Saved entries
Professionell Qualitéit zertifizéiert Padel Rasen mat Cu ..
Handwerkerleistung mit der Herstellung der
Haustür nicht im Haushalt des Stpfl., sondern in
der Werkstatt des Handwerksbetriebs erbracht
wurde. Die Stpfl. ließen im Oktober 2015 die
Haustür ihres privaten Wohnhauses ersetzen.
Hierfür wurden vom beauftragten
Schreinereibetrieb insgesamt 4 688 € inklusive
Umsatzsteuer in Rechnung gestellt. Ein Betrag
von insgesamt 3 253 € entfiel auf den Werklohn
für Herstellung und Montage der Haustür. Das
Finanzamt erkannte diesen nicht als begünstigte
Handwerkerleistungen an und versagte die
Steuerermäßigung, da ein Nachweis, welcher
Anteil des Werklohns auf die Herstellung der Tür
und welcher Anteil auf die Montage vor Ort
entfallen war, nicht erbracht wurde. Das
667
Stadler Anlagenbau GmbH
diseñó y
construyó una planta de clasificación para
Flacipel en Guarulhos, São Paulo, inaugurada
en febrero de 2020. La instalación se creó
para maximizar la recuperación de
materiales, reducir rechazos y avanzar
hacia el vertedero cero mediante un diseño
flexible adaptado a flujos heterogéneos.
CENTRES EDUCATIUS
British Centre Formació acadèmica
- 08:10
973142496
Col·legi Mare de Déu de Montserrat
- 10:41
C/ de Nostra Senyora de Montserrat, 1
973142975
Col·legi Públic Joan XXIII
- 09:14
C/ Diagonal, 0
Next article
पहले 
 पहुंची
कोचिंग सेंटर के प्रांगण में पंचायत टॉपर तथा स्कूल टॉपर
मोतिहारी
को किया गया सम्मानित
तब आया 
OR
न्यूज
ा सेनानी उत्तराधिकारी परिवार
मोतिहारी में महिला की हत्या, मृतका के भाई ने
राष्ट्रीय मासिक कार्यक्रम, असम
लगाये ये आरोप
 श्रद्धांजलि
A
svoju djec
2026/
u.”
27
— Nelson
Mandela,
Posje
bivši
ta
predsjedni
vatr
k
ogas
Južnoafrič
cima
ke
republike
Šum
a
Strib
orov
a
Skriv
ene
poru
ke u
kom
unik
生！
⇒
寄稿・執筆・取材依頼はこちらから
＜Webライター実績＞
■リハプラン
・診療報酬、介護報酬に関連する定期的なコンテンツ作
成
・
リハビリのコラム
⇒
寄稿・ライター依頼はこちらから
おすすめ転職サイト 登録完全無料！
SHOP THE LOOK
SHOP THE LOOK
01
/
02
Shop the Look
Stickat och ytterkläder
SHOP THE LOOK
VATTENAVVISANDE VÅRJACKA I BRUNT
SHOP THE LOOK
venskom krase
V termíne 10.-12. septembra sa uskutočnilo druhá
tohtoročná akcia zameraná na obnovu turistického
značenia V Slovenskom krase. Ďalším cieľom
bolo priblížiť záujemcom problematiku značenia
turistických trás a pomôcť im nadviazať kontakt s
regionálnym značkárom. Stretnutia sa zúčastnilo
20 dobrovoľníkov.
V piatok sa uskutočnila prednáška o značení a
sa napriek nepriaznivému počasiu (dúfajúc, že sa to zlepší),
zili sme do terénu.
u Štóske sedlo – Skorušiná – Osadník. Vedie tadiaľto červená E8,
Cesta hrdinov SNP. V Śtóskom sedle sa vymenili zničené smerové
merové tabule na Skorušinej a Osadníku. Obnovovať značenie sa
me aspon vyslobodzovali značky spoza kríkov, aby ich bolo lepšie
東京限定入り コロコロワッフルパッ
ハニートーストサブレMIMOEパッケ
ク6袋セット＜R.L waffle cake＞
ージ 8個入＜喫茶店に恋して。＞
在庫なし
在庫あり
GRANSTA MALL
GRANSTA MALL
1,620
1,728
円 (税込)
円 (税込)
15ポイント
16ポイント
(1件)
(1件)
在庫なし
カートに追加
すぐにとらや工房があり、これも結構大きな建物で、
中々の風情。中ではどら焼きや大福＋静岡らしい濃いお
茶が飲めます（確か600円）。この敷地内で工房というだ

• [Prompt]: Only the lines from the beginning of the data above through the line containing "Anteil des Werklohns" should be repeated, exactly as they appear.

• [Expected answer]:
Professionell Qualitéit zertifizéiert Padel Rasen mat Cu ..
Handwerkerleistung mit der Herstellung der
Haustür nicht im Haushalt des Stpfl., sondern in
der Werkstatt des Handwerksbetriebs erbracht
wurde. Die Stpfl. ließen im Oktober 2015 die
Haustür ihres privaten Wohnhauses ersetzen.
Hierfür wurden vom beauftragten
Schreinereibetrieb insgesamt 4 688 € inklusive
Umsatzsteuer in Rechnung gestellt. Ein Betrag
von insgesamt 3 253 € entfiel auf den Werklohn
für Herstellung und Montage der Haustür. Das
Finanzamt erkannte diesen nicht als begünstigte
Handwerkerleistungen an und versagte die
Steuerermäßigung, da ein Nachweis, welcher
Anteil des Werklohns auf die Herstellung der Tür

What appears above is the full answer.